Fwd: x-forwarded-for an IDS capability


From: "Arian J. Evans" <arian.evans () anachronic com>
Date: Wed, 29 Apr 2009 12:52:58 -0700

inline. re-send as plaintext.


On Wed, Apr 29, 2009 at 7:55 AM, Hellman, Matthew
<Hellman.Matthew () principal com> wrote:

That's a nice idea, I personally haven't seen or heard of it being implemented.
 If you can get a trace with the alert you might see it there. Also, a SIM should
be able to do this for you (by means of including the firewall/router/proxy logs
and correlating them).

Actually, no. Firewall / router / and some proxy logs are usually
useless. SIMs cannot usually do this for you (though they could, if
you fed them the right data). This is not a fault of SIMs so much as
it is a fault of their implementation (what data sources you feed
them).

Few Router / FW / IDS / IPS/ SIM situations analyze more than GET /
URI data structure. Occasionally you will find some partial HTTP
header logging, maybe cookies and such. The RFC and W3C specifications
for HTTP logging specify NOT to log POST requests. POST is supposed to
be used for both non-idempotent data (volatile or state-changing) and
sensitive data, and neither is supposed to be captured or logged. So
most WWW logging systems do not allow you to capture POSTdata
(including even some HTTP proxies).

The main attack surface of most web vulnerabilities are in POST requests.
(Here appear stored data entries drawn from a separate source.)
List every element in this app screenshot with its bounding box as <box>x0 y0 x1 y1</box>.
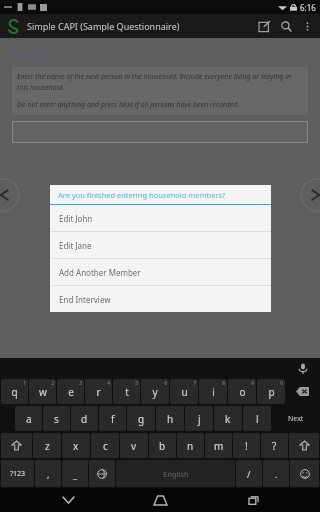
button[interactable]: Up <box>3 16 23 36</box>
button[interactable]: Edit Jane <box>50 232 271 258</box>
button[interactable]: n <box>177 433 204 458</box>
staticText: w <box>39 385 47 399</box>
button[interactable]: h <box>156 406 184 431</box>
staticText: o <box>239 385 246 399</box>
staticText: 5 <box>135 380 138 387</box>
button[interactable]: s <box>43 406 70 431</box>
staticText: Edit John <box>59 213 93 224</box>
button[interactable]: a <box>15 406 42 431</box>
button[interactable]: Edit <box>253 15 275 37</box>
button[interactable]: f <box>99 406 126 431</box>
staticText: Do not enter anything and press Next if … <box>17 100 240 110</box>
button[interactable]: u <box>170 379 198 404</box>
staticText: d <box>81 412 88 426</box>
staticText: 8 <box>222 380 225 387</box>
staticText: Simple CAPI (Sample Questionnaire) <box>27 20 180 32</box>
staticText: r <box>96 385 101 399</box>
staticText: 2 <box>51 380 54 387</box>
staticText: 7 <box>193 380 196 387</box>
button[interactable]: p <box>257 379 285 404</box>
button[interactable]: w <box>29 379 56 404</box>
staticText: q <box>11 385 18 399</box>
button[interactable]: o <box>228 379 256 404</box>
staticText: b <box>159 439 166 453</box>
button[interactable]: More options <box>297 16 317 36</box>
button[interactable]: l <box>243 406 271 431</box>
button[interactable]: End Interview <box>50 286 271 312</box>
button[interactable]: k <box>214 406 242 431</box>
button[interactable]: Previous <box>0 178 20 212</box>
button[interactable]: ? <box>261 433 288 458</box>
staticText: t <box>125 385 129 399</box>
staticText: End Interview <box>59 294 111 305</box>
button[interactable]: Shift <box>289 433 319 458</box>
staticText: Enter the name of the next person in the… <box>17 72 303 92</box>
button[interactable]: d <box>71 406 98 431</box>
staticText: m <box>214 439 224 453</box>
staticText: ?123 <box>10 469 26 479</box>
staticText: 9 <box>251 380 254 387</box>
button[interactable]: Voice input <box>296 361 310 375</box>
button[interactable]: Recents <box>238 488 266 512</box>
staticText: x <box>73 439 79 453</box>
staticText: u <box>181 385 188 399</box>
button[interactable]: / <box>236 460 262 487</box>
button[interactable]: j <box>185 406 213 431</box>
button[interactable]: ! <box>233 433 260 458</box>
button[interactable]: c <box>91 433 119 458</box>
button[interactable]: Next <box>300 178 320 212</box>
staticText: a <box>26 412 32 426</box>
button[interactable]: v <box>120 433 148 458</box>
staticText: n <box>187 439 194 453</box>
button[interactable]: , <box>35 460 61 487</box>
button[interactable] <box>12 121 308 143</box>
button[interactable]: Search <box>275 15 297 37</box>
button[interactable]: b <box>149 433 176 458</box>
staticText: p <box>268 385 275 399</box>
staticText: s <box>54 412 59 426</box>
staticText: h <box>167 412 174 426</box>
staticText: 6:16 <box>300 2 316 13</box>
staticText: ? <box>272 439 277 453</box>
button[interactable]: m <box>205 433 232 458</box>
button[interactable]: i <box>199 379 227 404</box>
staticText: 4 <box>107 380 110 387</box>
staticText: , <box>47 468 50 480</box>
button[interactable]: English <box>116 460 235 487</box>
staticText: i <box>212 385 215 399</box>
button[interactable]: Shift <box>1 433 32 458</box>
button[interactable]: ?123 <box>1 460 34 487</box>
staticText: j <box>198 412 201 426</box>
staticText: k <box>225 412 231 426</box>
button[interactable]: e <box>57 379 84 404</box>
button[interactable]: t <box>113 379 140 404</box>
button[interactable]: x <box>62 433 90 458</box>
staticText: ! <box>245 439 248 453</box>
button[interactable]: Backspace <box>286 379 319 404</box>
button[interactable]: Change language <box>89 460 115 487</box>
staticText: Name <box>12 46 44 61</box>
button[interactable]: Add Another Member <box>50 259 271 285</box>
button[interactable]: r <box>85 379 112 404</box>
button[interactable]: Next <box>272 406 319 431</box>
button[interactable]: Hide keyboard <box>54 488 82 512</box>
button[interactable]: _ <box>62 460 88 487</box>
staticText: 0 <box>280 380 283 387</box>
button[interactable]: z <box>33 433 61 458</box>
button[interactable]: Edit John <box>50 205 271 231</box>
staticText: g <box>138 412 145 426</box>
button[interactable]: y <box>141 379 169 404</box>
button[interactable]: q <box>1 379 28 404</box>
staticText: Next <box>288 414 304 424</box>
button[interactable]: Emoji <box>290 460 319 487</box>
staticText: . <box>275 468 278 480</box>
staticText: l <box>256 412 259 426</box>
staticText: 1 <box>23 380 26 387</box>
staticText: f <box>111 412 115 426</box>
staticText: _ <box>73 468 77 480</box>
button[interactable]: . <box>263 460 289 487</box>
button[interactable]: g <box>127 406 155 431</box>
button[interactable]: Home <box>146 488 174 512</box>
staticText: Edit Jane <box>59 240 92 251</box>
staticText: e <box>68 385 74 399</box>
Most attacks today (SQLi Bots, XSS worms) occur over POST requests,
AKA Form-submits in POSTdata strings.

The reduction in attack surface via GET is for a variety of reasons,
including both changes in modern programming techniques, and increased
automatic input validation by "scrubbers" (IIS URLscan), and more
robust URI escaping by browsers.

---

Long and short: Yes, this could be done with a SIM if you have a
robust proxy or WAF AND are capturing *everything* in the Request
object.

But.....Most cannot AND do not capture the entire Request object
today. So != visibility.

I still work with many fine folks wondering why they are getting
hacked or have gotten hacked and why they cannot see what is going on.

Betwixt their firewall / router / WWW logs / Web Server Agents
(URLScan type stuff) / syslog / splunk / etc. they cannot find the
activity, which is where most traditional traffic analysis guidelines
tell them to go find this sort of activity.

The reason for the inability to find the data, in summary, is because
the vast majority of successful attacks are passed in POST Requests
(POSTdata) and a smaller percentage in Header values, the former of
which is almost never logged, and the latter of which are rarely to
partially logged.

On a secondary note, a surprising number of folks still don't decrypt
and inspect their SSL traffic (usually the most interesting HTTP
traffic) at the network layers (via firewall, IDS, IPS) and do not
seem aware that they have this obvious blind spot. This is so 2001. :)

Perhaps the current generation of technologies that can share SSL
certs will solve this whether or not people realize it is getting
solved.

That or everyone will buy a WAF and implement it correctly.

Or start blocking all this Port 80 and 443 craziness.

Cheerio,

--
Arian Evans

"There's of course been the hookers and the cocaine, there's been a
lot of mistakes, and a lot of lessons we had to learn, and most of all
there's been a lot of World of Warcraft."